The flywheel can be turned by hand on many microtomes. It also has the advantage that a clean cut is made because the relatively large mass of the flywheel means that differences in the hardness of the specimen do not immediately lead to significant changes in speed in the cut. The rotating flywheel is also integrated in the housing on some newer models. The typical section thickness of the rotary microtome is 1 to 60 µm (possibly up to 300 µm). For hard materials (e.g. embedding in synthetic resins), semi-thin cuts with a thickness in the range of 0.5 µm are possible with good equipment.

Freezing microtome

Cryostat for histotechnology

For sectioning frozen samples, many rotary microtomes can be converted into a so-called freezing or cryomicrotome by adapting a chamber cooled with liquid nitrogen (the sample is practically in an open-top freezer during sectioning). The low temperature is used to increase the hardness of the specimen and thus make it capable of cutting. This mainly affects devices that are suitable for ultramicrotomy or for semi-thin incisions. When creating the sections, both the sample temperature and the knife temperature must be regulated and optimized for the sample material and the section thickness.

In addition, there are also cryostats in histotechnology that are optimized for quick tissue sections and in which the complete microtome is located within the cooling chamber. All work steps from quick freezing to cutting to mounting on a slide take place in the device.

Ultramicrotome

Cutting tape approx. 16 removed ultra-thin cuts (approx. 70 nm thick) on the water surface of a diamond knife
Ultramicrotome for cutting resin-embedded samples for light and electron microscopy

An ultramicrotome is used to produce extremely thin sections and works like a "normal" rotary microtome, but the mechanics are designed for a very fine feed.
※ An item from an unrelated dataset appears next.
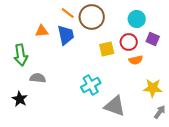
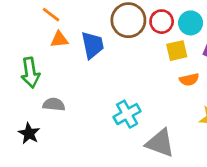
orange line: (68, 13) -> (51, 15), moved
red circle: (129, 42) -> (162, 22), moved
yellow square: (107, 49) -> (177, 51), moved

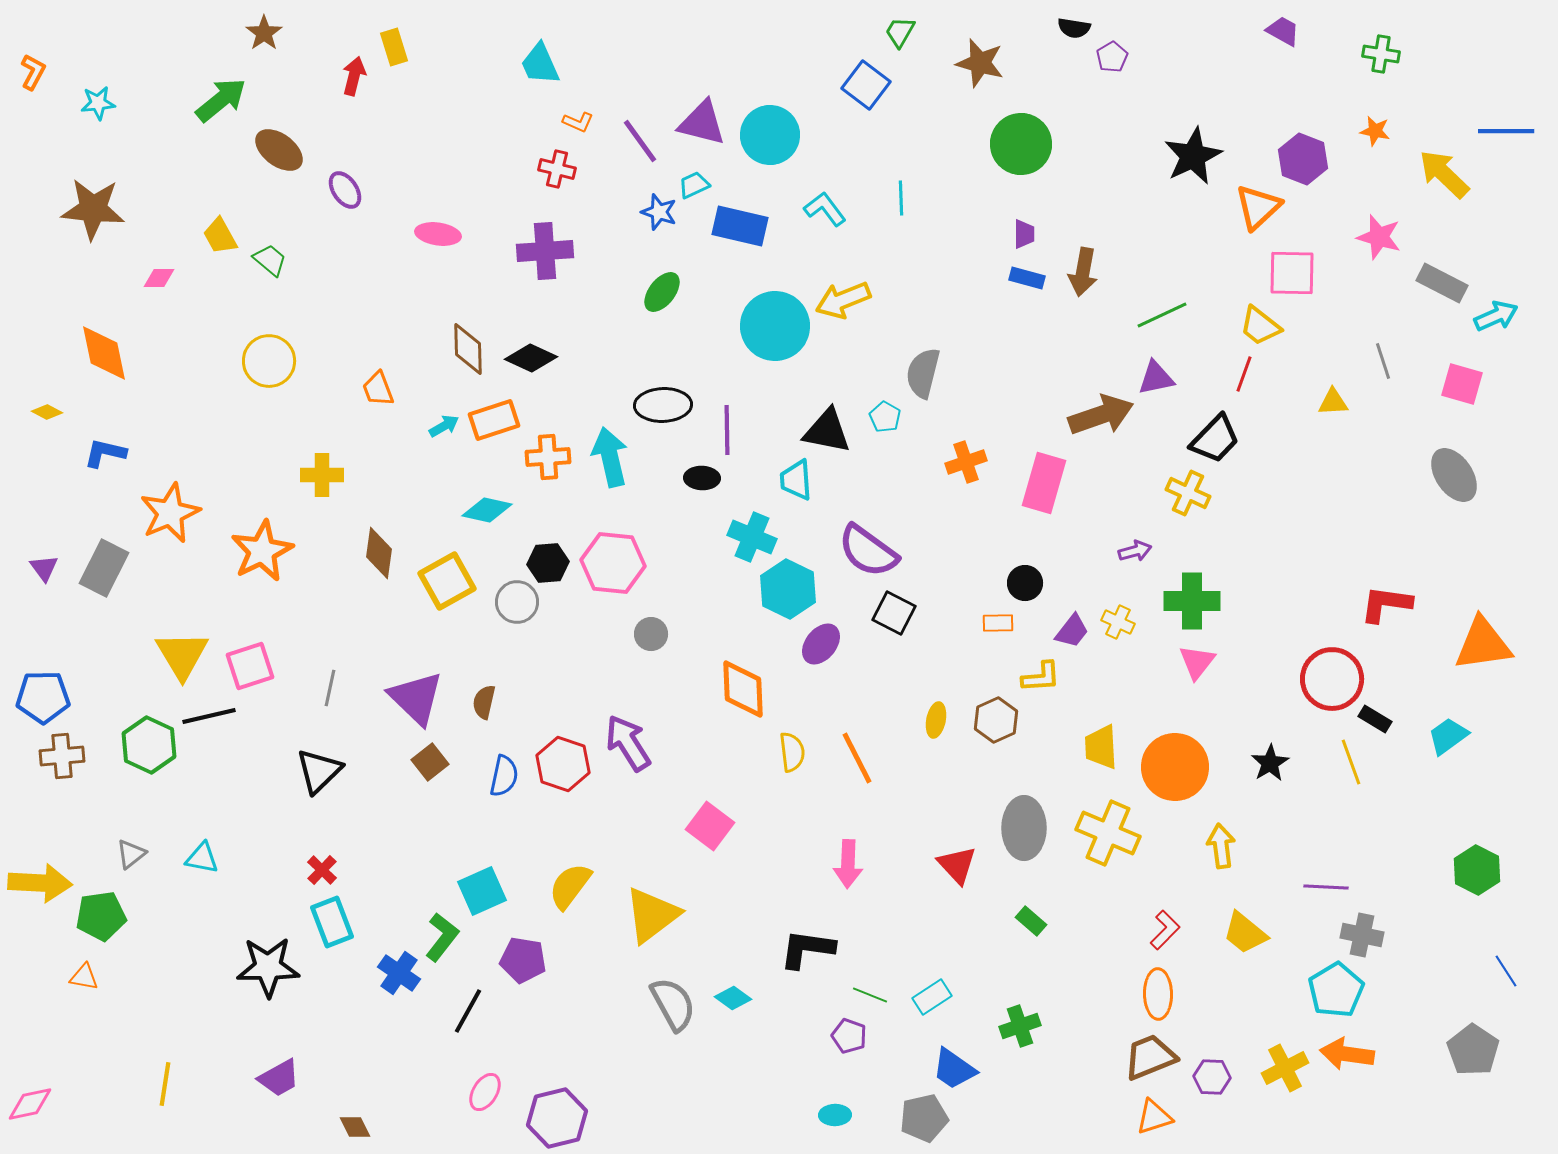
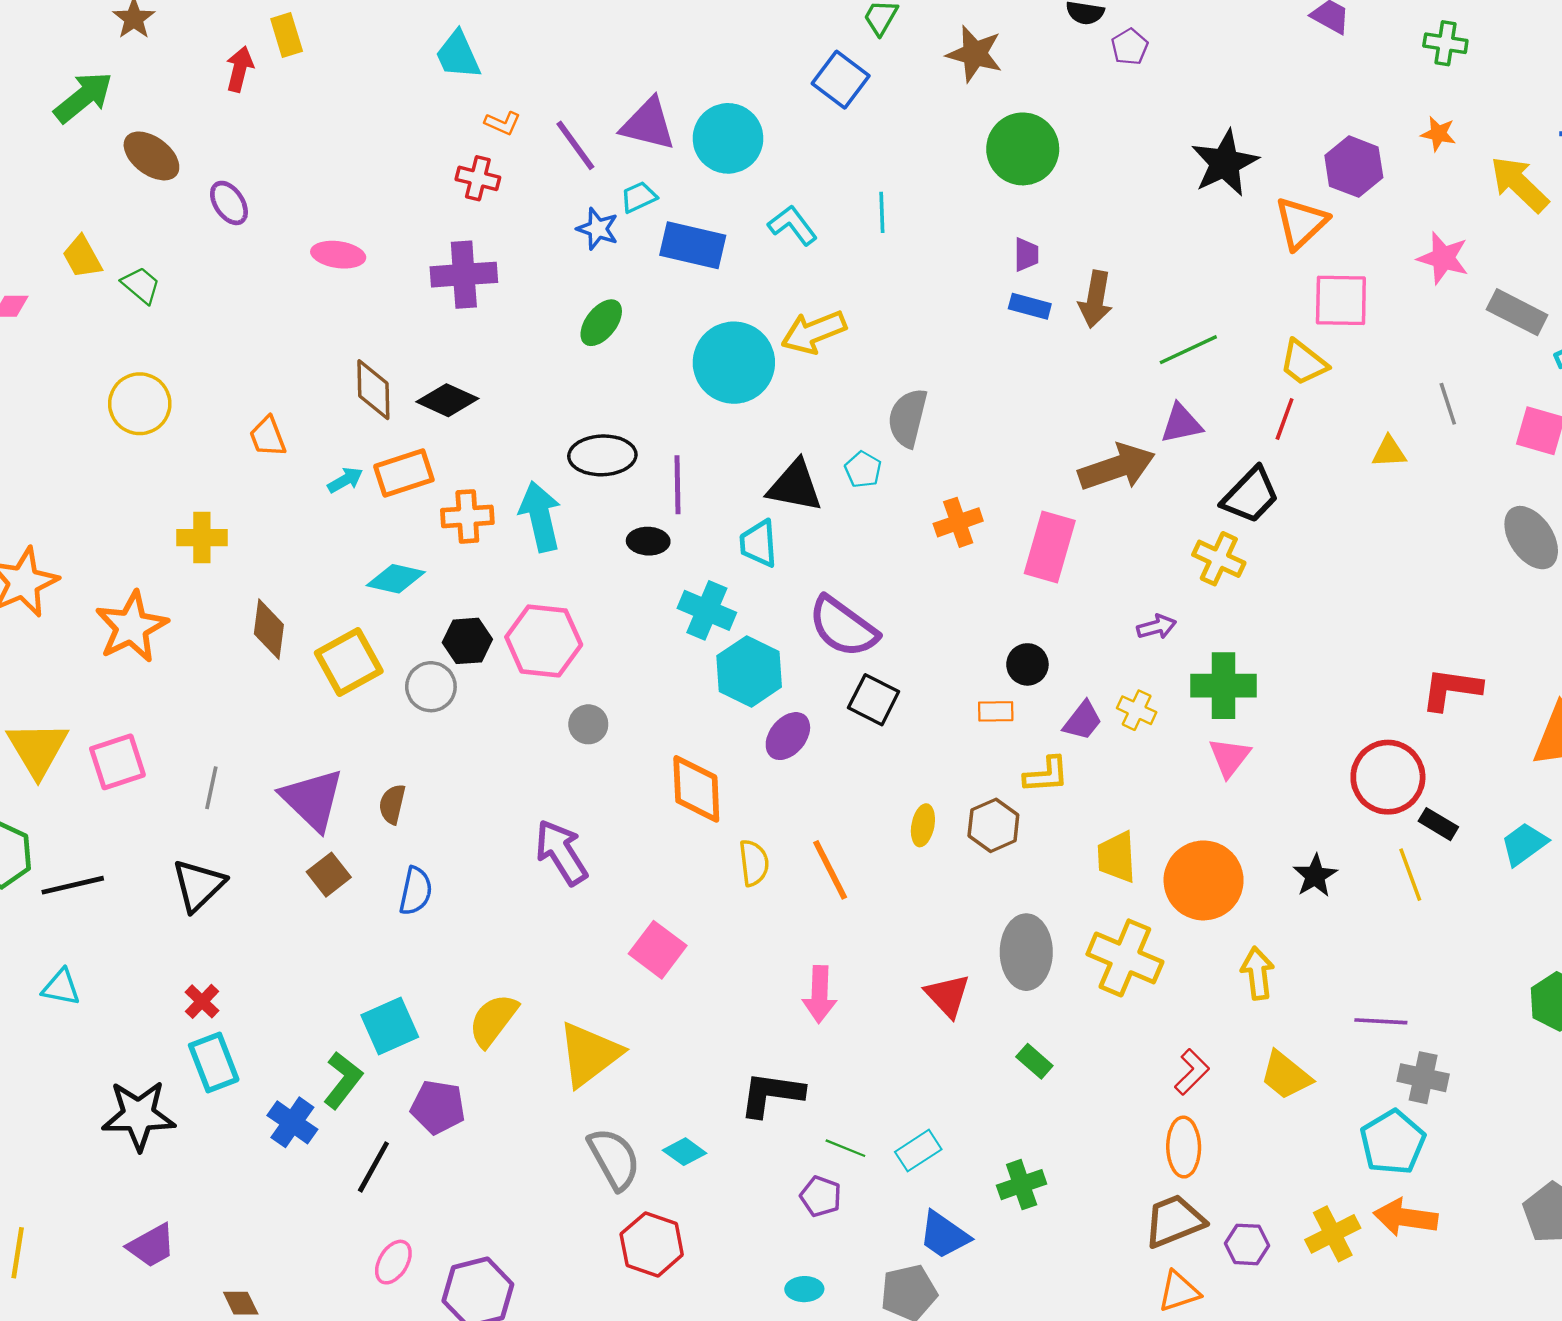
black line: (209, 716) -> (73, 885), moved
red hexagon: (563, 764) -> (652, 1244), moved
Instead of a mechanical feed, a feed through the controlled length expansion of the specimen holder by means of heating is also used here. Such extremely thin sections are mainly required for examinations with the transmission electron microscope , and more rarely for light-optical microscopes . The typical thickness of a cut is between 10 and 500  nm . Due to the small thickness of the cuts, it is difficult to remove them directly from the knife. Therefore, the cuts are usually cut on the surface of a liquid (e.g. water) and then fished off. The section thickness and uniformity can be estimated using interference colors.

Vibratome

With vibratoms, the cutting effect is generated by a vibrating blade (e.g. razor blade). The cut is made less by pressure than by moving the blade sideways. Vibratome is mainly used for untreated biological samples. Due to the lower mechanical load, there is no need to embed the sample. Due to the vibration, however, the sectional image is usually significantly worse than with the first-mentioned microtome types. The section thickness is over 30 µm.

Saw microtome

The saw microtome is particularly suitable for very hard material such as B. bones and teeth suitable. With microtomes of this type, a diamond-tipped inner diameter saw rotates, which grinds through the specimen at a defined distance. The minimum section thickness is over 30 µm and therefore only allows comparatively coarse cuts.

Laser microtome

The laser microtome is an instrument for non-contact cutting of samples. In addition to the conventional applications of microtomes, it is particularly suitable for cutting biological tissues in their native state (e.g. liver, kidney, skin, etc.). It is not necessary to prepare the samples by embedding, freezing or chemical fixing. This largely prevents the formation of artifacts . On the other hand, very hard materials such as bones and teeth or even ceramics can be 'cut'. Depending on the properties of the sample material, section thicknesses of 10 to 100 µm are currently  possible.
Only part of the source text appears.